30 July @ 9 am - Chernoff Hall 211
This class serves as an introduction to Linux, the UNIX-like operating system that runs on almost all high-performance computing systems. It is intended for users who have little or no experience with Unix or Linux. The focus is on the common bash shell. We cover material that helps the user to develop an understanding of the Linux command-line environment, which is necessary for successful use of Unix.
30 July @ 1 pm - Chernoff Hall 211
This tutorial is intended as an introduction to using high-performance computing resources provided by organizations like Compute Canada. This session will cover all of the information necessary to operate and use a compute cluster, including topics on running jobs, visualization, and software management.
31 July @ 9 am - Chernoff Hall 213
Python is perhaps the most versatile programming language in existence, and sees widespread use in every field of modern computing. This tutorial focuses on Python for high-performance computing applications, and will include topics on performance optimization, parallel programming, and pipelining. The afternoon session will focus on using Python to (easily) write and scale massively parallel data analysis pipelines across a cluster.
31 July @ 9 am - Chernoff Hall 211
The “multi-core revolution” has affected virtually any computer from large SMP machines in research centres and banks down to smart phones with dual-core processors. To exploit the enhanced capabilities of such systems as a programmer, it is necessary to learn the basic principles of shared-memory parallel programming, also termed “multi-threading”. The use of multi-threading has the potential to speed up virtually any application even on a single-core system due to greater responsiveness and more efficient use of modern CPU’s and memory.

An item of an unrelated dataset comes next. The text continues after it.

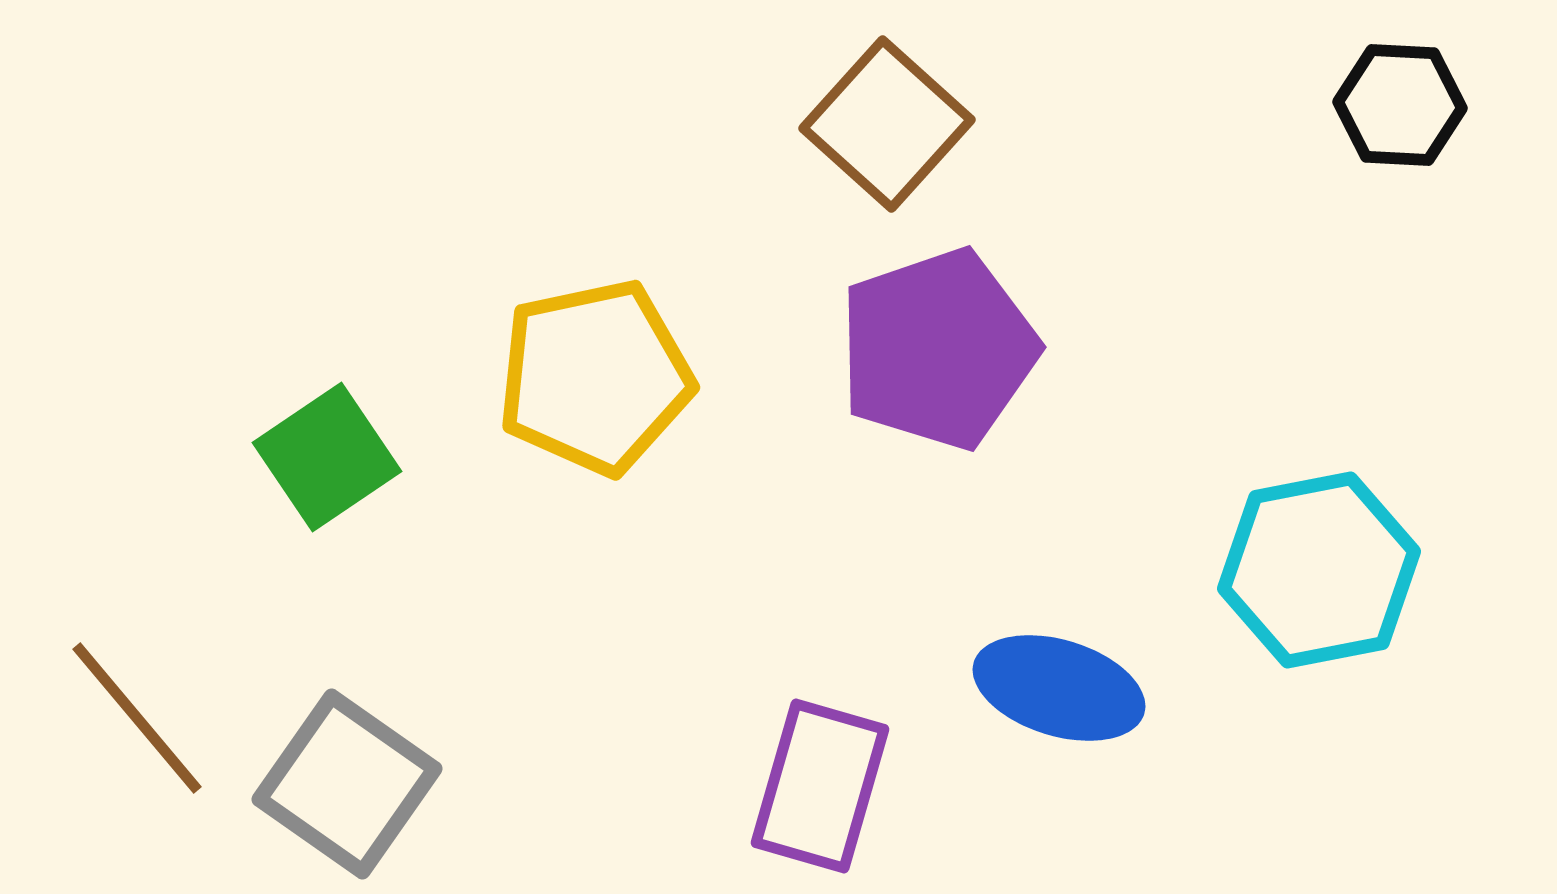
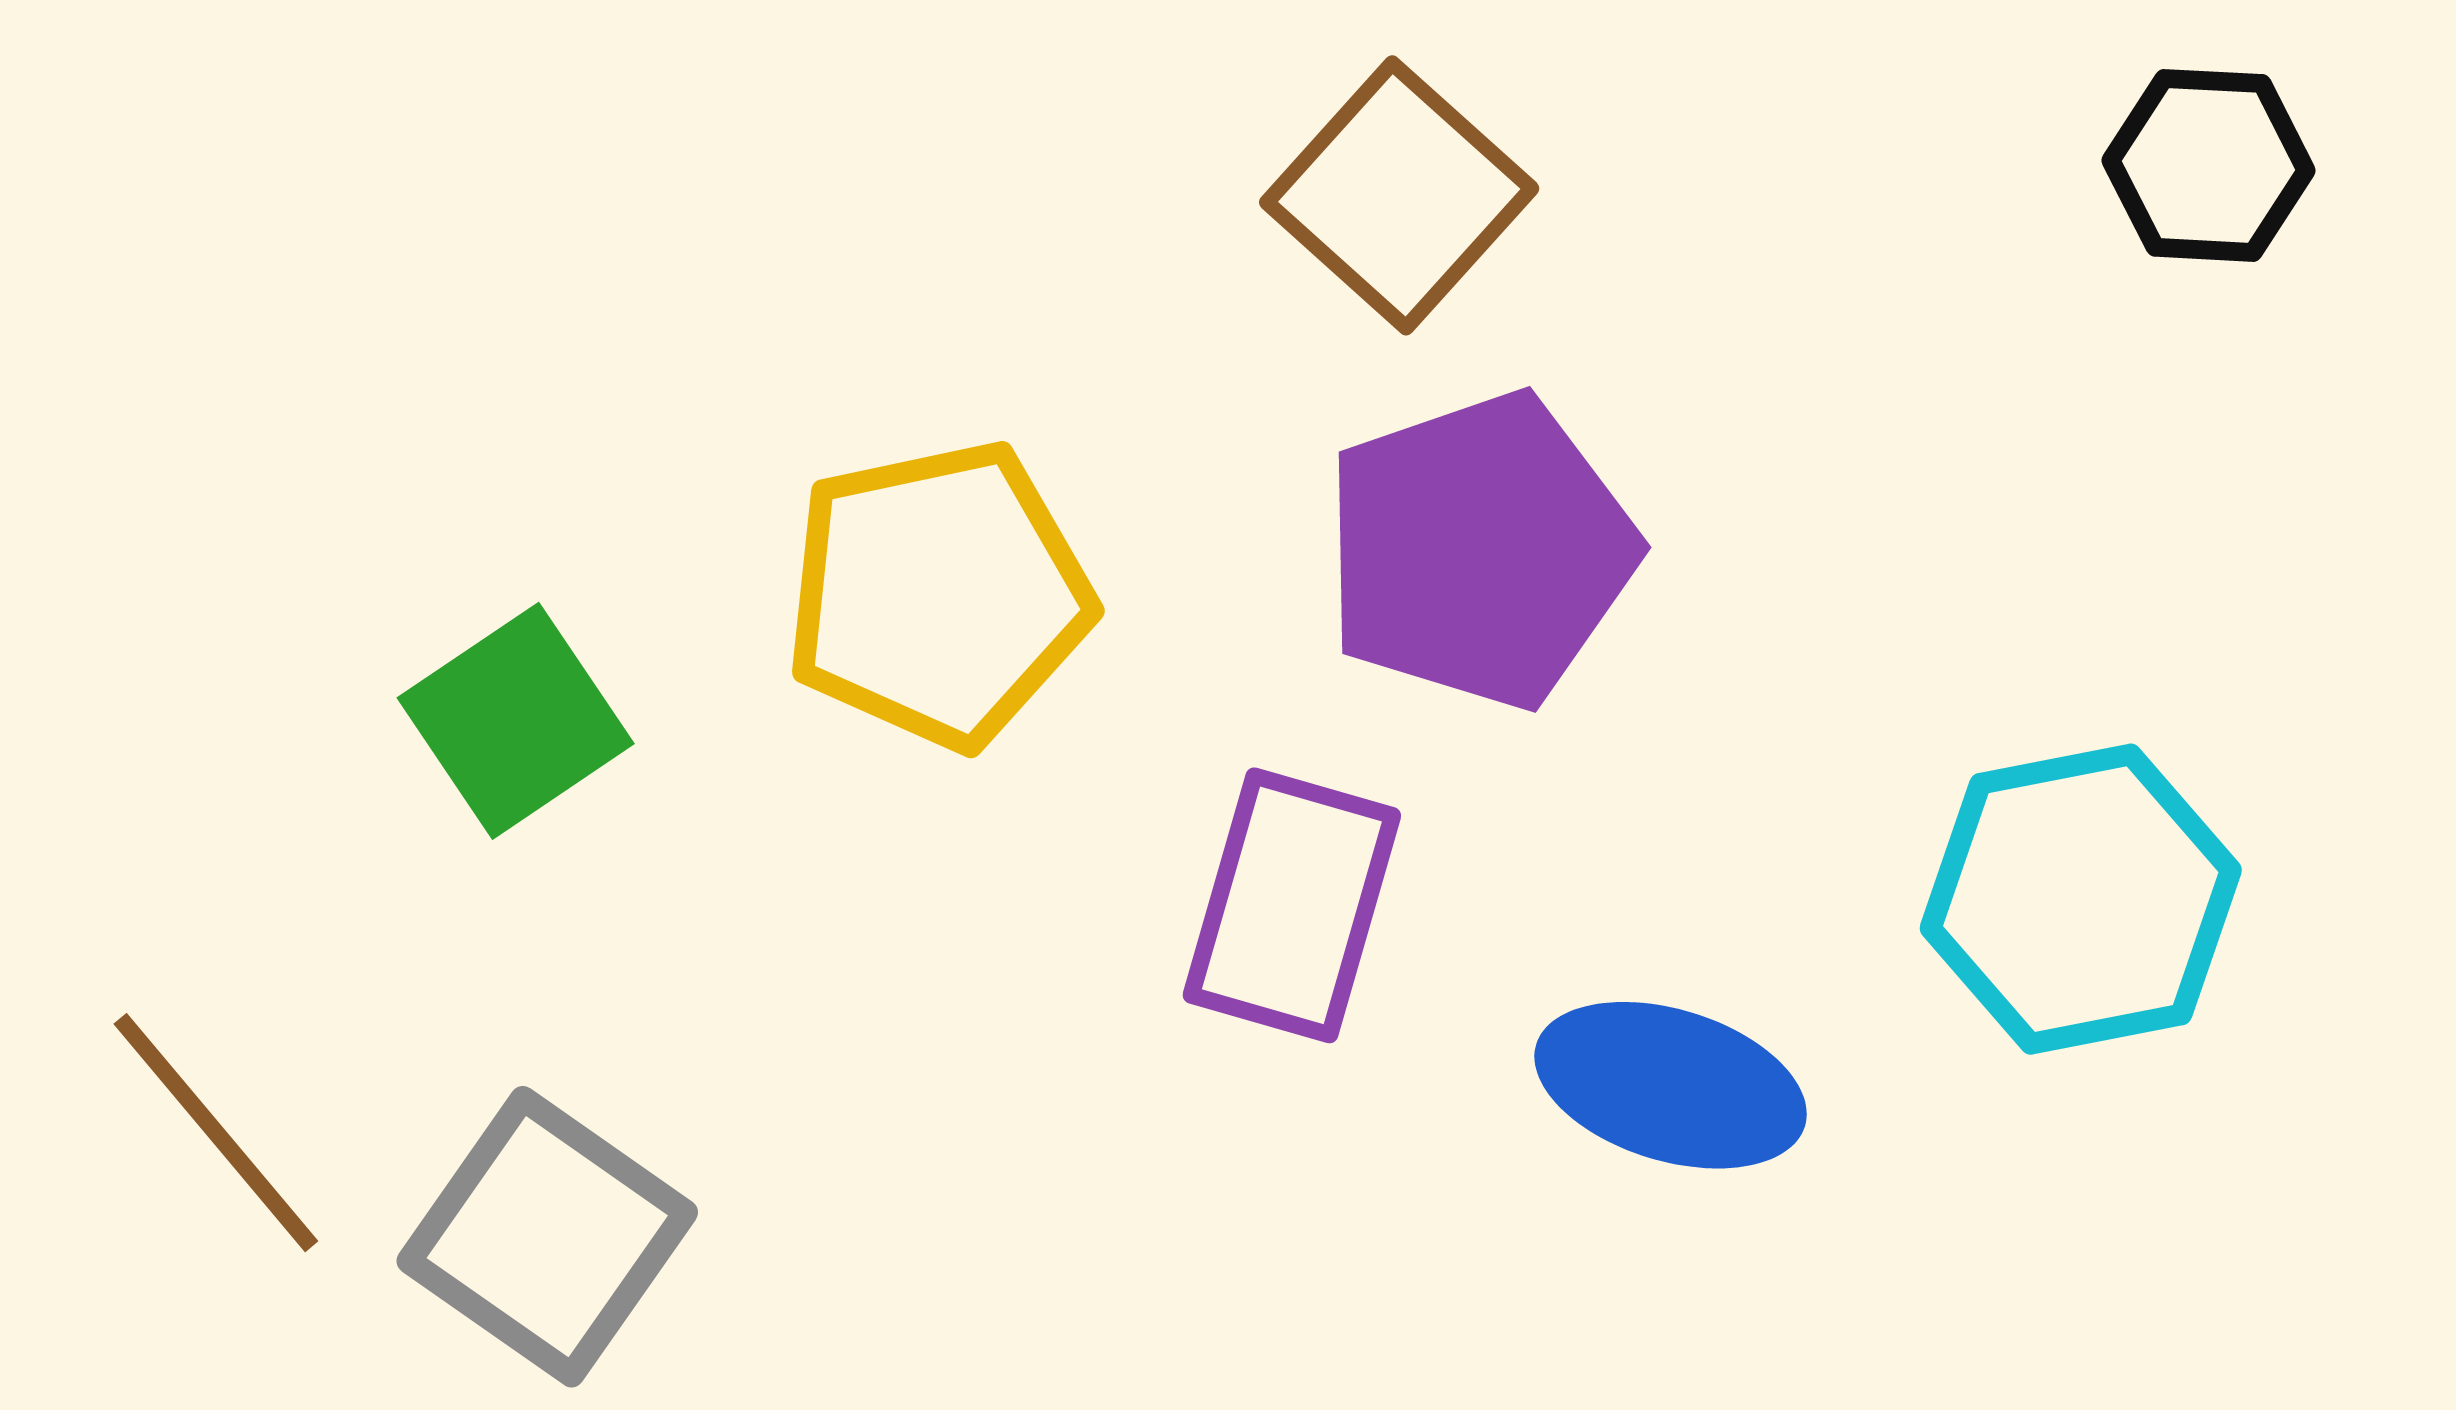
purple rectangle: (820, 786) -> (1292, 905), moved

1 August @ 9 am - Chernoff Hall 211
The MPI (Message Passing Interface) is widely used for programming parallel computers ranging from shared-memory servers to large clusters. This workshop is directed at current or prospective users of parallel computers who want to significantly improve the performance of their programs by “parallelizing” the code on a wide range of platforms.
1 August @ 9 am - Chernoff Hall 213
In this seminar, you will learn about using cloud computing to make it possible to analyze Big Data by providing elastic resource management to accommodate the application’s processing needs. Then, you will be introduced to the MapReduce programming paradigm that allows developing parallelized programs using very simple syntax. Finally, you will develop a simple Hadoop application on Microsoft’s Azure Cloud.

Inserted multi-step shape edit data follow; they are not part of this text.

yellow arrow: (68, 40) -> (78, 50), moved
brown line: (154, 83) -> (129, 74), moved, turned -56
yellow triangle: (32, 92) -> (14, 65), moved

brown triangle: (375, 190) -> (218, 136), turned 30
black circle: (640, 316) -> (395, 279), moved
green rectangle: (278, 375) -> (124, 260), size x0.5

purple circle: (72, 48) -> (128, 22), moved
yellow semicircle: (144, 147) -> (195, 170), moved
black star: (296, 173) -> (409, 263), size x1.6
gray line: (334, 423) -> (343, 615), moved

2 August @ 9 am - Chernoff Hall 213
The R programming language has become the standard tool for data science, statistics, and bioinformatics. This course focuses on making your R code as fast as possible, including topics on performance optimization and parallelization. There will be a major emphasis on newer additions to the language, in particular, the “tidyverse” set of packages. Prerequisites
2 August @ 9 am - Chernoff Hall 211
This is an introductory course covering programming and computing on GPUs - graphics processing units - which are an increasingly common presence in massively parallel computing architectures. The basics of GPU programming will be covered, and students will work through a number of hands on examples. The structuring of data and computations that makes full use of the GPU will be discussed in detail. The course covers some new features available on GPUs installed on Graham and Cedar. Students should be able to leave the course with the knowledge necessary to begin developing their own GPU applications.

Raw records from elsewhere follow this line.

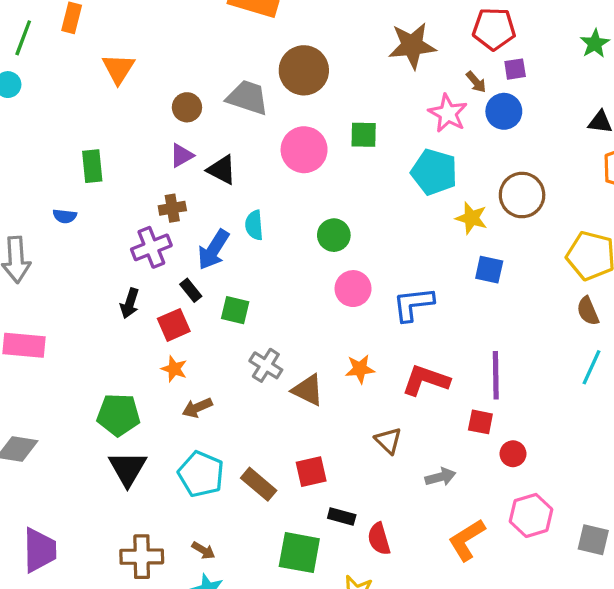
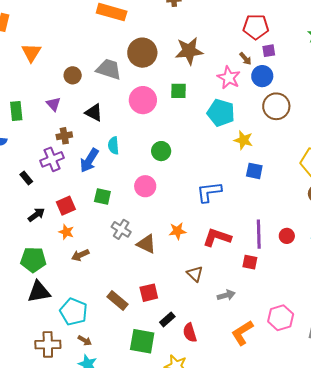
brown star: (412, 46) -> (189, 51), moved
purple triangle: (182, 155) -> (54, 104), moved, turned -42
brown circle: (522, 195) -> (276, 106), moved
pink circle: (353, 289) -> (145, 186), moved
black rectangle: (191, 290) -> (26, 178), moved
black arrow: (130, 303) -> (36, 215), moved, turned -144
red circle: (513, 454) -> (287, 236), moved
black triangle: (128, 468) -> (39, 292), turned 50
cyan pentagon: (201, 474) -> (74, 312), moved
black rectangle: (342, 517) -> (167, 319), turned -56

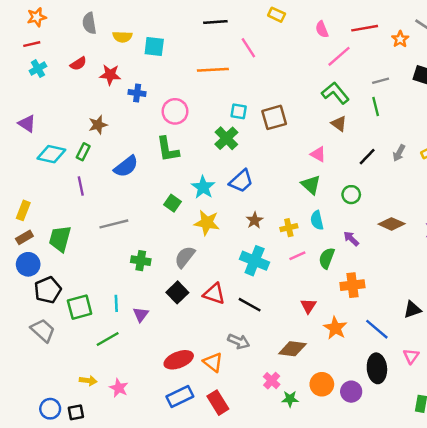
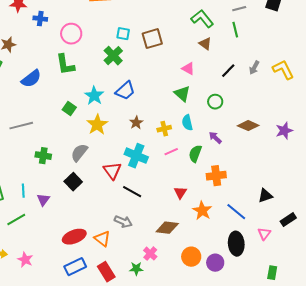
yellow star: (207, 223) -> (97, 125), turned 30
red triangle: (214, 294) -> (112, 171), moved, turned 36
green star: (290, 399) -> (136, 269), moved

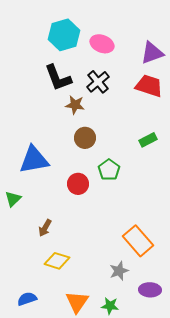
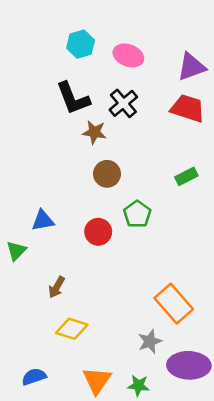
cyan hexagon: (64, 35) -> (81, 44), size x0.7
blue triangle: (34, 160) -> (43, 220), moved, size x0.6
purple ellipse: (150, 290) -> (189, 365), size x1.5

3 August @ 9 am - Chernoff Hall 213
Introduction to Bioinformatics for High-Throughput Sequencing: Rapid advances in high-throughput sequencing (HTS) and other ‘omics’ methods are transforming the biological sciences, but the pace of development of new technologies can make them difficult to follow. This ‘crash course’ introduces new and emerging sequencing technologies and provides hands-on training with major data types and analysis pipelines with a focus on whole-genome assembly, transcriptome (RNA) sequencing, and DNA metabarcoding.